Time to “catch the vapors” again:
The Senate Budget Committee’s top Republican said a new government report shows that President Obama’s healthcare law will add $6.2 trillion to the deficit over the next 75 years.
Sen. Jeff Sessions (Ala.) said numbers from the nonpartisan Government Accountability Office (GAO) prove the Affordable Care Act won’t reduce the deficit, as proponents claimed.
“The report reveals the dramatic falsehoods that were used to push [the bill] to passage,” Sessions said in opening remarks at a Budget Committee hearing.
Philip Klein was kind enough to post a link to the actual GAO report (emphasis mine):
The effect of the Patient Protection and Affordable Care Act (PPACA), enacted in March 2010, on the long-term fiscal outlook depends largely on whether elements in PPACA designed to control cost growth are sustained. There was notable improvement in the longer-term outlook after the enactment of PPACA under GAO’s Fall 2010 Baseline Extended simulation, which assumes both the expansion of health care coverage and the full implementation and effectiveness of the cost-containment provisions over the entire 75-year simulation period. However, the federal budget remains on an unsustainable path. Further, questions about the implementation and sustainability of these provisions have been raised by the Centers for Medicare & Medicaid Services’ Office of the Actuary and others, due in part to challenges in sustaining increased health care productivity. The Fall 2010 Alternative simulation assumed cost containment mechanisms specified in PPACA were phased out over time while the additional costs associated with expanding federal health care coverage remained. Under these assumptions, the long-term outlook worsened slightly compared to the pre-PPACA January 2010 simulation.

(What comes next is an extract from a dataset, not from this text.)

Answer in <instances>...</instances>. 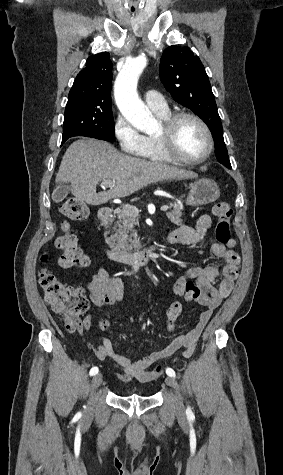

Federal health care spending is expected to continue growing faster than the economy. In the near term, this is driven by increasing enrollment in federal health care programs due to the aging of the population and expanded eligibility. Over the longer term, excess cost growth (the extent to which growth of health care spending per capita exceeds growth of income per capita) is a key driver. Slowing the rate of health care cost growth would help put the budget on a more sustainable path. There is general agreement that technological advancement has been the key factor in health care cost growth in the past, along with the effects of expanding health insurance coverage and increasing income, but there is considerable uncertainty about the magnitude of the impact that the different factors will have on future health care cost growth.
Let’s be clear about what this report says. It’s a worst-case-scenario. They looked at what would happen to the deficit if (1) we left in all the spending, (2) all of the cost control measures utterly failed, and (3) we removed all of the revenue streams/taxes. If you do that, then the bill raises the deficit $6.2 trillion over 75 years.
But some of those things take an actual act of Congress. Many of the taxes and cost control measures will only go away if people like Sen. Sessions actually vote to strip them from the ACA. So I think it’s somewhat odd to say that the bill was passed with “dramatic falsehoods”. We won’t see these worrisome results because of the law. We’ll see them if Congress changes it.
Now if Sen. Sessions were to say that the GAO report shows we’re screwed if the government does everything in its power to avoid controlling costs, that’s something I’d agree with.